Organizers canceled two bowl games this weekend, with another team dropping out of a third contest due to COVID-19. Now, the final four teams remaining in the hunt for a national championship are taking strict precautions ahead of the College Football Playoff semifinals.
COVID-19 caused the cancellation of both the Military Bowl and the Fenway Bowl, while Miami dropped out of the Sun Bowl.
Organizers scramble for replacement teams
Boston College dropped out of the Military Bowl due to having more than 40 players unavailable. Virginia couldn’t travel to the Fenway Bowl to take on SMU this Wednesday. And Sun Bowl organizers are scrambling to find an opponent for Washington State after Miami dropped out due to a high number of COVID-19 cases on its roster.
“It is very disappointing that COVID is taking a toll on so many college football teams and bowl games,” Sun Bowl executive director Bernie Olivas said in a statement. “We are currently looking for a possible replacement team in the hopes of having one to compete against Washington State.”
Olivas told KTSM that organizers were looking at “5-7 teams” that could potentially play against Washington State in the Sun Bowl.
Organizers have now canceled three bowl games this season, with the Sun Bowl potentially looming as a fourth. These cancellations raise the specter of a nightmare scenario in which a team must drop out of the College Football Playoff due to a COVID-19 outbreak.
The CFP committee already anticipated such a scenario, implanting rules that allow teams to advance or even win the national title if their opponents forfeit due to COVID-19. In the meantime, coaches and players are taking every step possible to avoid that outcome.
College Football Playoff teams aware of danger
The Georgia Bulldogs (12-1) arrived in Miami for their semifinal matchup against Michigan in the Capital One Orange Bowl. COVID-19 case rates are extremely high in Miami – Miami-Dade County is averaging 276 cases per 100,000 residents daily, according to the New York Times – and the Bulldogs are well aware of the danger that poses.
“We just have to make sure that we protect ourselves and wear our masks, and just enjoy the moment,” Georgia defensive tackle Jordan Davis told reporters. “Obviously, bowl week is a great time for team chemistry and getting to know each other a little bit better than we already do.”

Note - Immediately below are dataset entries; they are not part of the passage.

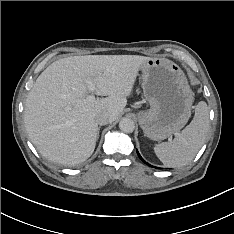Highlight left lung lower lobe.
Returning <instances> with one entry per match:
<instances>
[{
    "label": "left lung lower lobe",
    "instance_id": "1",
    "mask_svg": "<svg viewBox=\"0 0 234 234\" xmlns=\"http://www.w3.org/2000/svg\"><path fill=\"white\" fill-rule=\"evenodd\" d=\"M136 152H137L139 158H140L144 163H146L147 165L153 167L152 165L148 164L147 162H145V161L143 160V158L140 156V154H139V152H138L137 150H136ZM156 168H157V167H156ZM158 169H159V168H158Z\"/></svg>",
    "mask_w": 234,
    "mask_h": 234
}]
</instances>
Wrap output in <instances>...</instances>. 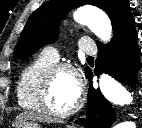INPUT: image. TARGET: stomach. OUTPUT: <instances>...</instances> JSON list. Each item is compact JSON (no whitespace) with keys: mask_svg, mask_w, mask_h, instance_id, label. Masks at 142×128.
Instances as JSON below:
<instances>
[{"mask_svg":"<svg viewBox=\"0 0 142 128\" xmlns=\"http://www.w3.org/2000/svg\"><path fill=\"white\" fill-rule=\"evenodd\" d=\"M14 128H41V125L32 120H24L16 123Z\"/></svg>","mask_w":142,"mask_h":128,"instance_id":"obj_1","label":"stomach"}]
</instances>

Both Georgia and the Michigan Wolverines (12-1) are closing their practices entirely from the media due to COVID-19 concerns. That also means reporters won’t be able to see who might be sitting out due to virus protocols. Georgia rates as a 7.5-point favorite over Michigan, according to DraftKings Sportsbook.
The Alabama Crimson Tide (12-1) and Cincinnati Bearcats (13-0) are just as aware of the COVID-19 threat as they prepare to play their College Football Playoff semifinal in the Cotton Bowl at AT&T Stadium in Arlington, Texas.

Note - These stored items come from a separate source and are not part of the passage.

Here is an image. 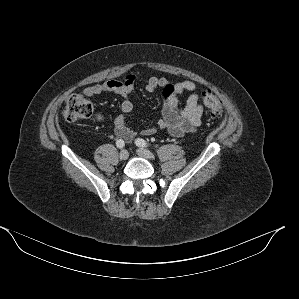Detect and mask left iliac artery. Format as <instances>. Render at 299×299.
<instances>
[{
    "label": "left iliac artery",
    "mask_w": 299,
    "mask_h": 299,
    "mask_svg": "<svg viewBox=\"0 0 299 299\" xmlns=\"http://www.w3.org/2000/svg\"><path fill=\"white\" fill-rule=\"evenodd\" d=\"M135 143L139 147H147L148 146V143L142 138L136 139Z\"/></svg>",
    "instance_id": "left-iliac-artery-1"
}]
</instances>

“We all understand the issues that surround us and the magnitude of the opportunities we have,” Cincinnati head coach Luke Fickell told reporters. “And I can promise that we’re not letting anything stand in our way.”
Alabama comes in as a 13.5-point favorite. The Crimson Tide currently has two assistants out of action due to COVID-19, though head coach Nick Saban says he expects them back in time for the Dec. 31 game.